### Data records
....
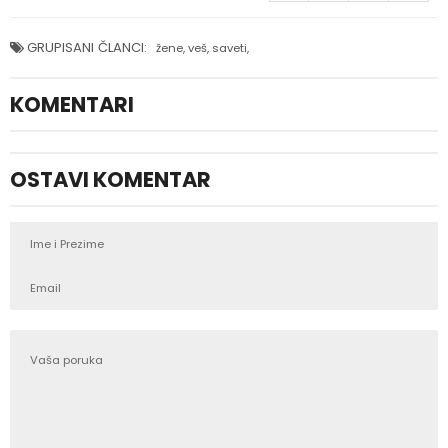
GRUPISANI ČLANCI:
žene
,
veš
,
saveti
,
KOMENTARI
OSTAVI KOMENTAR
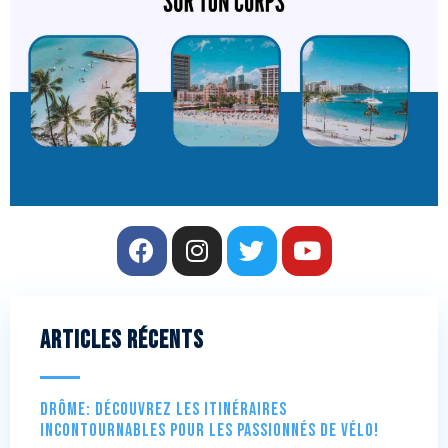
Articles récents
Drôme: Découvrez les itinéraires
incontournables pour les passionnés de vélo!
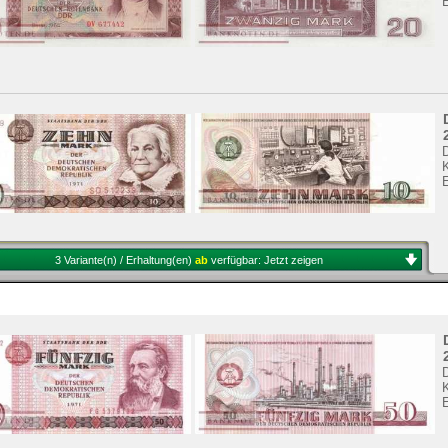
3 Variante(n) / Erhaltung(en)
ab
verfügbar:
Jetzt zeigen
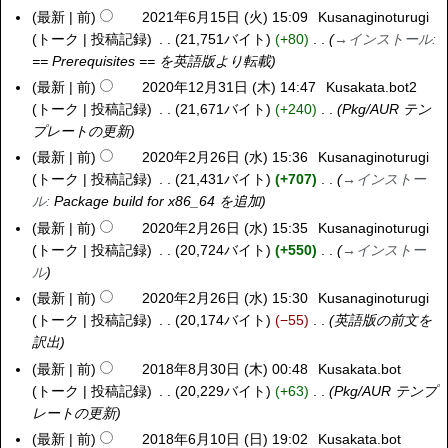
)
最新
前
2021年6月15日 (火) 15:09
Kusanaginoturugi
トーク
投稿記録
21,751バイト
+80
→
インストール
:
== Prerequisites == を英語版より転載
最新
前
2020年12月31日 (木) 14:47
Kusakata.bot2
2
トーク
投稿記録
21,671バイト
+240
Pkg/AUR テン
0
プレートの更新
2
0
最新
前
2020年2月26日 (水) 15:36
Kusanaginoturugi
2
年
トーク
投稿記録
21,431バイト
+707
→
インストー
0
1
ル
:
Package build for x86_64 を追加
2
2
0
最新
前
2020年2月26日 (水) 15:35
Kusanaginoturugi
月
年
トーク
投稿記録
20,724バイト
+550
→
インストー
3
2
ル
1
月
最新
前
2020年2月26日 (水) 15:30
Kusanaginoturugi
日
2
トーク
投稿記録
20,174バイト
−55
英語版の前文を
(
6
訳出
木
日
最新
前
2018年8月30日 (木) 00:48
Kusakata.bot
2
)
(
トーク
投稿記録
20,229バイト
+63
Pkg/AUR テンプ
0
水
レートの更新
1
)
8
最新
前
2018年6月10日 (日) 19:02
Kusakata.bot
2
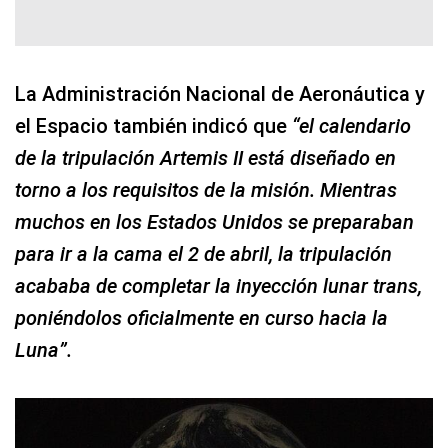
La Administración Nacional de Aeronáutica y
el Espacio también indicó que
“el calendario
de la tripulación Artemis II está diseñado en
torno a los requisitos de la misión. Mientras
muchos en los Estados Unidos se preparaban
para ir a la cama el 2 de abril, la tripulación
acababa de completar la inyección lunar trans,
poniéndolos oficialmente en curso hacia la
Luna”.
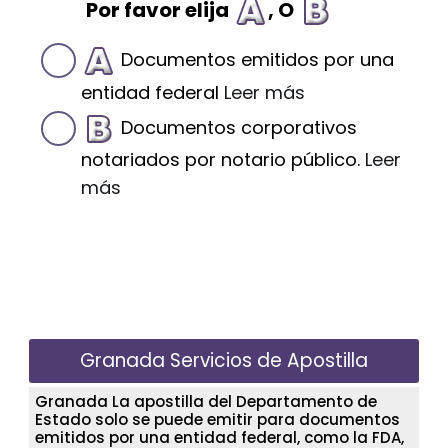
Por favor elija
, O
Documentos emitidos por una
entidad federal
Leer más
Documentos corporativos
notariados por notario público.
Leer
más
Granada Servicios de Apostilla
Granada La apostilla del Departamento de
Estado solo se puede emitir para documentos
emitidos por una entidad federal, como la FDA,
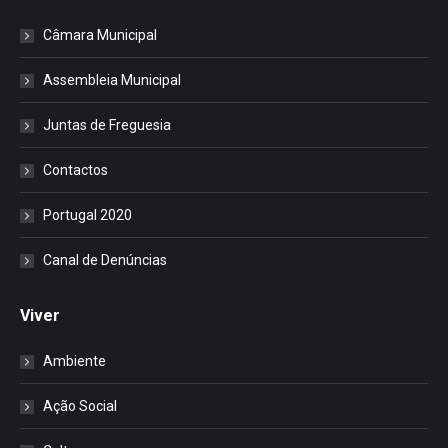
Câmara Municipal
Assembleia Municipal
Juntas de Freguesia
Contactos
Portugal 2020
Canal de Denúncias
Viver
Ambiente
Ação Social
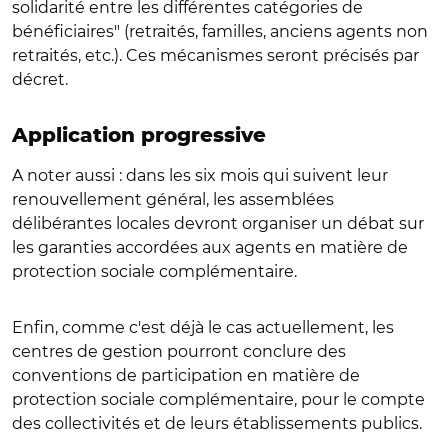
solidarité entre les différentes catégories de
bénéficiaires" (retraités, familles, anciens agents non
retraités, etc.). Ces mécanismes seront précisés par
décret.
Application progressive
A noter aussi : dans les six mois qui suivent leur
renouvellement général, les assemblées
délibérantes locales devront organiser un débat sur
les garanties accordées aux agents en matière de
protection sociale complémentaire.
Enfin, comme c'est déjà le cas actuellement, les
centres de gestion pourront conclure des
conventions de participation en matière de
protection sociale complémentaire, pour le compte
des collectivités et de leurs établissements publics.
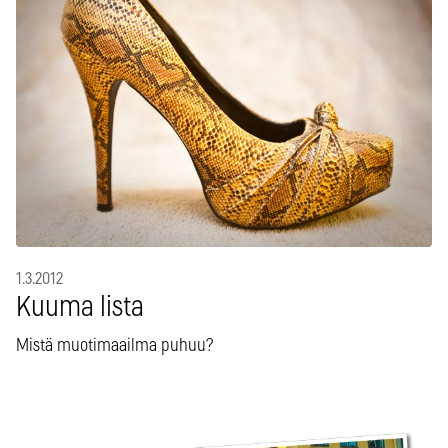
1.3.2012
Kuuma lista
Mistä muotimaailma puhuu?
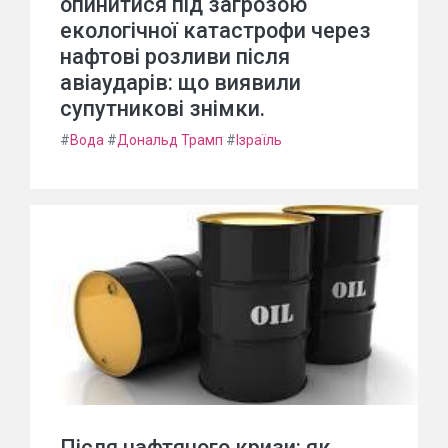
опинитися під загрозою
екологічної катастрофи через
нафтові розливи після
авіаударів: що виявили
супутникові знімки.
#
Вода
#
Дональд Трамп
#
Ізраїль
Після нафтяного кризи: як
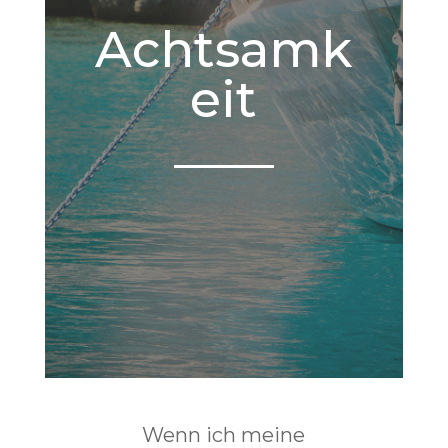
Achtsamk
eit
Wenn ich meine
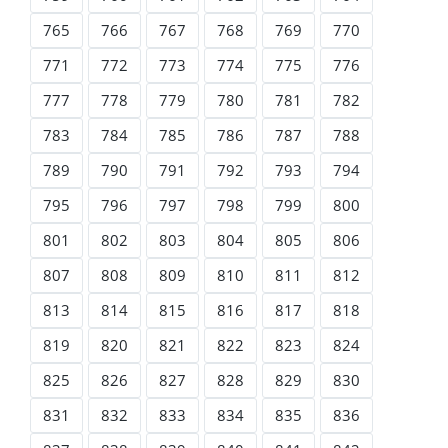
765
766
767
768
769
770
771
772
773
774
775
776
777
778
779
780
781
782
783
784
785
786
787
788
789
790
791
792
793
794
795
796
797
798
799
800
801
802
803
804
805
806
807
808
809
810
811
812
813
814
815
816
817
818
819
820
821
822
823
824
825
826
827
828
829
830
831
832
833
834
835
836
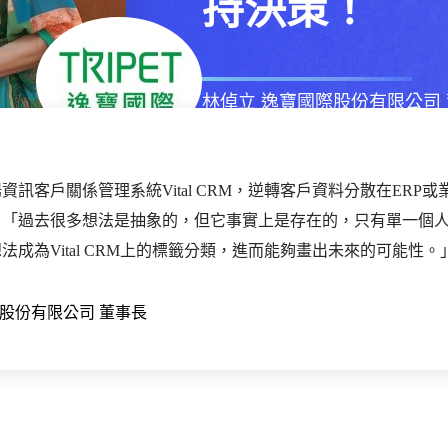
持決策！
林倬立
逸寶國際股份有限公司
2024年
07月
18日
星期四
資訊客戶關係管理系統Vital CRM，逆轉客戶資料分散在ERP
！「過去很多想法是抽象的，但它事實上是存在的，只有單一個
法成為Vital CRM上的標籤分類，進而能夠畫出未來的可能性。
股份有限公司 董事長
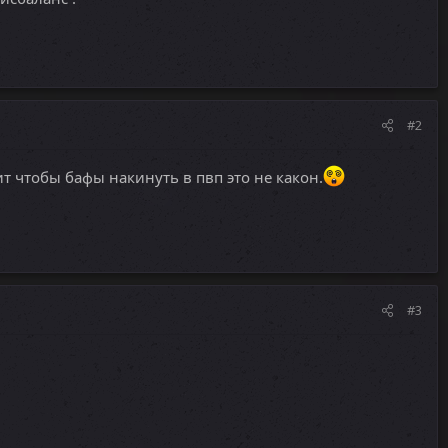
#2
т чтобы бафы накинуть в пвп это не какон.
#3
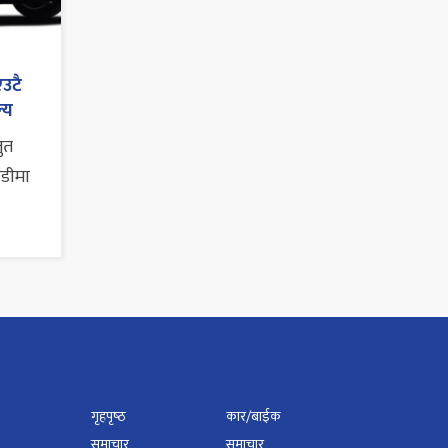
एउटै
्य
तुत
ाडीमा
गृहपृष्‍ठ
कार/बाईक
समाचार
समाचार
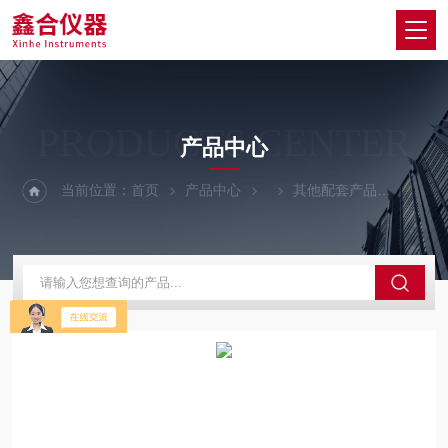
PRODUCTS CENTER
产品中心
当前位置：
首页
产品中心
其他配套产品
核生化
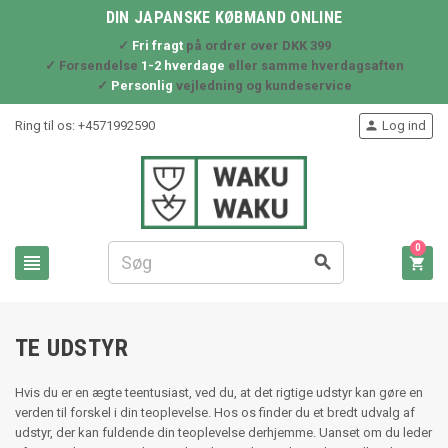
DIN JAPANSKE KØBMAND ONLINE
✓
Fri fragt
på ordrer over DKK 399
✓ Forsendelse
1-2 hverdage
eller samme hverdagsaften
✓
Personlig
vejledning og kundeservice
Ring til os:
+4571992590
Log ind

0



TE UDSTYR
Hvis du er en ægte teentusiast, ved du, at det rigtige udstyr kan gøre en
verden til forskel i din teoplevelse. Hos os finder du et bredt udvalg af
udstyr, der kan fuldende din teoplevelse derhjemme. Uanset om du leder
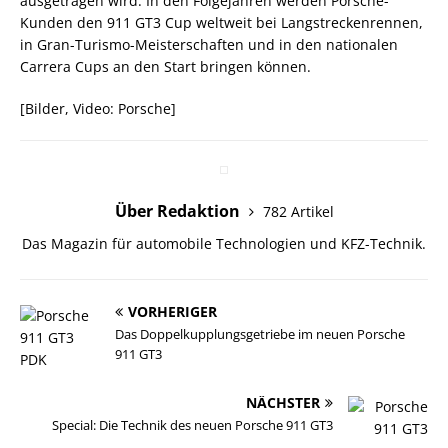
ausgetragen wird. In den Folgejahren werden Porsche-
Kunden den 911 GT3 Cup weltweit bei Langstreckenrennen,
in Gran-Turismo-Meisterschaften und in den nationalen
Carrera Cups an den Start bringen können.
[Bilder, Video: Porsche]
Über Redaktion
782 Artikel
Das Magazin für automobile Technologien und KFZ-Technik.
VORHERIGER
Das Doppelkupplungsgetriebe im neuen Porsche
911 GT3
NÄCHSTER
Special: Die Technik des neuen Porsche 911 GT3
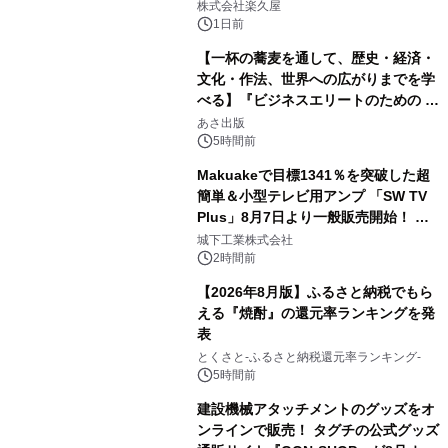
メニューを提供
株式会社楽久屋
1日前
【一杯の蕎麦を通して、歴史・経済・
文化・作法、世界への広がりまでを学
べる】『ビジネスエリートのための 教
3
養としての蕎麦』2026年8月25日
あさ出版
（火）発売
5時間前
Makuakeで目標1341％を突破した超
簡単＆小型テレビ用アンプ 「SW TV
Plus」8月7日より一般販売開始！ ケ
4
ーブル1本つなぐだけ、テレビの音が
城下工業株式会社
ぐっと豊かに
2時間前
【2026年8月版】ふるさと納税でもら
える『焼酎』の還元率ランキングを発
表
5
とくさと-ふるさと納税還元率ランキング-
5時間前
建設機械アタッチメントのグッズをオ
ンラインで販売！ タグチの公式グッズ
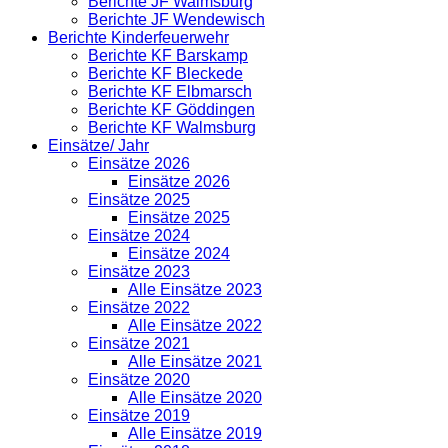
Berichte JF Walmsburg
Berichte JF Wendewisch
Berichte Kinderfeuerwehr
Berichte KF Barskamp
Berichte KF Bleckede
Berichte KF Elbmarsch
Berichte KF Göddingen
Berichte KF Walmsburg
Einsätze/ Jahr
Einsätze 2026
Einsätze 2026
Einsätze 2025
Einsätze 2025
Einsätze 2024
Einsätze 2024
Einsätze 2023
Alle Einsätze 2023
Einsätze 2022
Alle Einsätze 2022
Einsätze 2021
Alle Einsätze 2021
Einsätze 2020
Alle Einsätze 2020
Einsätze 2019
Alle Einsätze 2019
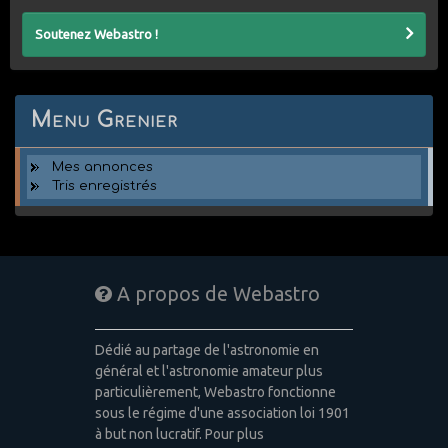
Soutenez Webastro !
Menu Grenier
Mes annonces
Tris enregistrés
A propos de Webastro
Dédié au partage de l'astronomie en
général et l'astronomie amateur plus
particulièrement, Webastro fonctionne
sous le régime d'une association loi 1901
à but non lucratif. Pour plus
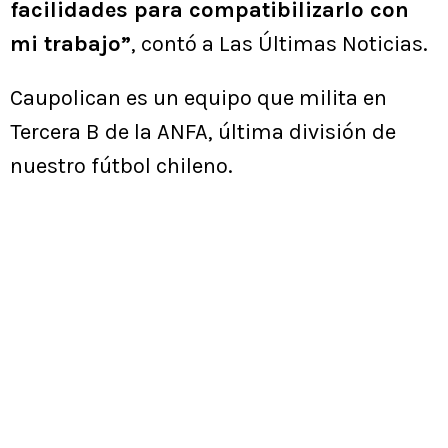
facilidades para compatibilizarlo con
mi trabajo”
, contó a Las Últimas Noticias.
Caupolican es un equipo que milita en
Tercera B de la ANFA, última división de
nuestro fútbol chileno.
....
### Work instruction
Give the number of lines in the records that contain the word "astronomie", and write nothing else.

### Answer box
2